Introduction Generative Pre-Training Transformer (ChatGPT) has become widely recognized for its capability to generate text, synthesize complex information, and perform a variety of tasks without requiring human specialists for data collection. The latest iteration, ChatGPT-4, is a large multimodal model capable of integrating both text and image inputs, rendering it particularly promising for medical applications. However, its efficacy in analyzing radiographic images remains largely unexplored. Aim This study aims to (i) address the lack of data on the accuracy of ChatGPT in radiographic fracture classification into stable or unstable under the revised Arbeitsgemeinschaft für Osteosynthesefragen/Orthopedic Trauma Association (AO/OTA) classification system, and this procedure is also performed by surgeons, and (ii) compare the agreement between surgeons or ChatGPT-based performance. The study hypothesizes that the use of ChatGPT would achieve moderate agreement with orthopedic surgeons. Materials and methods Patients diagnosed with pertrochanteric fractures were retrospectively collected. Patients with both preoperative two-directional plain radiographs and CT scans (3D-CT) images were conditioned for enrollment into the study. Two orthopedic surgeons (observer 1 and observer 2, respectively) and one resident (observer 3) were once assigned to dichotomized groups into A1 (stable) or A2 (unstable) based on AO/OTA classification using two-directional plain radiographs. Prior to the ChatGPT study, all the anteroposterior images trimmed at the fractured side, attached with figure names including gender, and age, were inputted into OpenAI ChatGPT-4. Radiological evaluation prompts were designed to initiate ChatGPT's classification analysis of the uploaded radiographic images. A single observer (MN) decided the classification patterns by examining 3D CT scan images as well as plain radiographs. This judgment of A1 (stable) and A2 (unstable) was set as a benchmark to mark the results of observers and ChatGPT based on plain radiographs. Results The cohort consisted of 29 males and 90 females, with a mean age of 87 years after the data exclusion. The fractures were classified into A1 (stable) and A2 (unstable) groups based on CT imaging. The A1 group included 50 patients (13 males, 37 females
mean age: 86.2 ± 7.8 years), while the A2 group included 69 patients (16 males, 53 females
mean age: 87.0 ± 7.9 years). Kappa values for fracture classification between plain radiographs evaluated by the three observers and ChatGPT, compared to the CT-based gold standard, showed fair to moderate agreement: Observer 1: 0.494 (95% CI: 0.337-0.650), Observer 2: 0.390 (95% CI: 0.227-0.553), Observer 3: 0.360 (95% CI: 0.198-0.521), and ChatGPT: 0.420 (95% CI: 0.255-0.585).
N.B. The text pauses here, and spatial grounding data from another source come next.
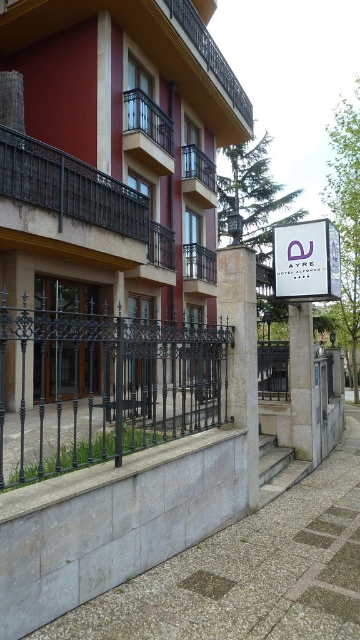 You are a delivery person trying to park a van that is 2 meters wide. You see the matte brown building at center and the white concrete pillar at center. Can you fit your van between them?

The matte brown building at center might be wider than the white concrete pillar at center, so there is uncertainty about the available space. It is safer to assume the van may not fit and look for another parking spot.

You are standing on the walkway in front of the Ayre Hotel Alfonso I. You see a purple glossy sign at center and a white concrete pillar at center. Which object is nearer to you?

The purple glossy sign at center is closer to the viewer than the white concrete pillar at center.

You are standing on the walkway in front of the Ayre Hotel Alfonso I. You see the matte brown building at center and the white concrete pillar at center. Which object is directly above the other?

The matte brown building at center is positioned over the white concrete pillar at center, so the building is directly above the pillar. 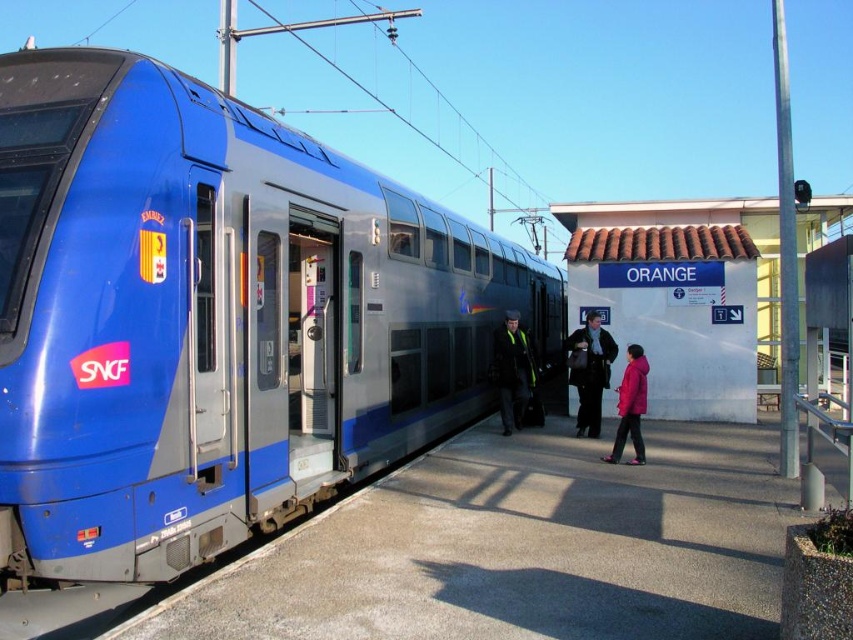 Question: Where is matte blue train at left located in relation to reflective yellow vest at center in the image?

Choices:
 (A) above
 (B) below

Answer: (A)

Question: Considering the relative positions of matte blue train at left and reflective yellow vest at center in the image provided, where is matte blue train at left located with respect to reflective yellow vest at center?

Choices:
 (A) below
 (B) above

Answer: (B)

Question: Considering the real-world distances, which object is closest to the reflective yellow vest at center?

Choices:
 (A) pink matte jacket at center
 (B) dark blue fabric coat at center

Answer: (B)

Question: Does dark blue fabric coat at center have a lesser width compared to pink matte jacket at center?

Choices:
 (A) yes
 (B) no

Answer: (B)

Question: Which point is farther to the camera?

Choices:
 (A) matte blue train at left
 (B) dark blue fabric coat at center
 (C) reflective yellow vest at center

Answer: (C)

Question: Estimate the real-world distances between objects in this image. Which object is closer to the dark blue fabric coat at center?

Choices:
 (A) pink matte jacket at center
 (B) matte blue train at left
 (C) reflective yellow vest at center

Answer: (C)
ChatGPT demonstrated accuracy, sensitivity, specificity, and positive and negative predictable values comparable to the human observers, suggesting moderate reliability. Conclusion This study demonstrates that ChatGPT can classify pertrochanteric fractures into A1 (stable) and A2 (unstable) under the Revised AO/OTA Classification System. Its moderate agreement with CT-based assessments (κ = 0.420) is comparable to the performance of orthopedic surgeons. Moreover, ChatGPT is straightforward to integrate into clinical workflows, requiring minimal data collection for training.